PW, my dear old grandmother was scammed out of big money because she trusted the wrong people. For that reason, even though these sort of things go against common sense, I thought it was a good idea to post the new scam here.


----------



## Pesky Wesky (May 10, 2009)

halydia said:


> PW, my dear old grandmother was scammed out of big money because she trusted the wrong people. For that reason, even though these sort of things go against common sense, I thought it was a good idea to post the new scam here.


I don't doubt it halydia. 
It *is* a good idea to post about scams. I hope everybody continues to do so.
However, it's also a good idea to apply common sense in Spain, so my advice stays the same as in my previous post - don't let the bu**ers in in the first place.


----------



## Alcalaina (Aug 6, 2010)

The gas guys who scammed us did have very official looking ID, with a Junta de Andalucia stamp, and we even rang their "head office" to check!

We had been reading about legal requirements to have gas appliances regularly checked a few weeks before, so we were completely taken in.


----------



## Pesky Wesky (May 10, 2009)

Alcalaina said:


> The gas guys who scammed us did have very official looking ID, with a Junta de Andalucia stamp, and we even rang their "head office" to check!
> 
> We had been reading about legal requirements to have gas appliances regularly checked a few weeks before, so we were completely taken in.

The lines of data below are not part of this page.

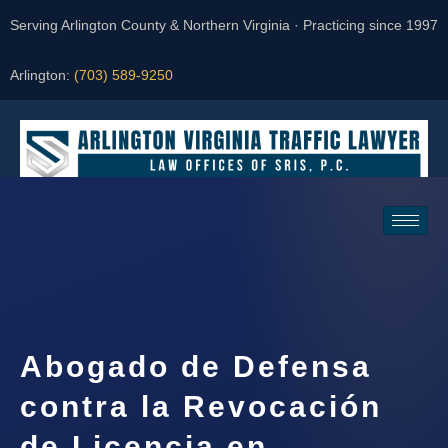
Serving Arlington County & Northern Virginia · Practicing since 1997
Arlington:
(703) 589-9250
Request a Consultation
Abogado de Defensa
contra la Revocación
de Licencia en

Well obviously some scams are more elaborate than others, and an ID with an official stamp on looks very convincing, but I've never even got as far as checking ID. If I don't know they're coming they don't get in through the front gate let alone the front door. I'd rather not get what ever service they're offering, or get labelled as being an unfriendly old cow than get scammed...
but that's just me.


----------



## dunmovin (Dec 19, 2008)

Pesky Wesky said:


> Well obviously some scams are more elaborate than others, and an ID with an official stamp on looks very convincing, but I've never even got as far as checking ID. If I don't know they're coming they don't get in through the front gate let alone the front door. I'd rather not get what ever service they're offering, or get labelled as being an unfriendly old cow than get scammed...
> but that's just me.


if you didn't invite/ask them to visit or there was not a written notification, chances are it's a scam. You are not being "an unfriendly old cow" just someone wise enough not to be taken for a fool:ranger:


----------



## Pesky Wesky (May 10, 2009)

dunmovin said:


> if you didn't invite/ask them to visit or there was not a written notification, chances are it's a scam. You are not being "an unfriendly old cow" just someone wise enough not to be taken for a fool:ranger:


Well, I probably *am* an unfriendly old cow at times, but a smart one!!


----------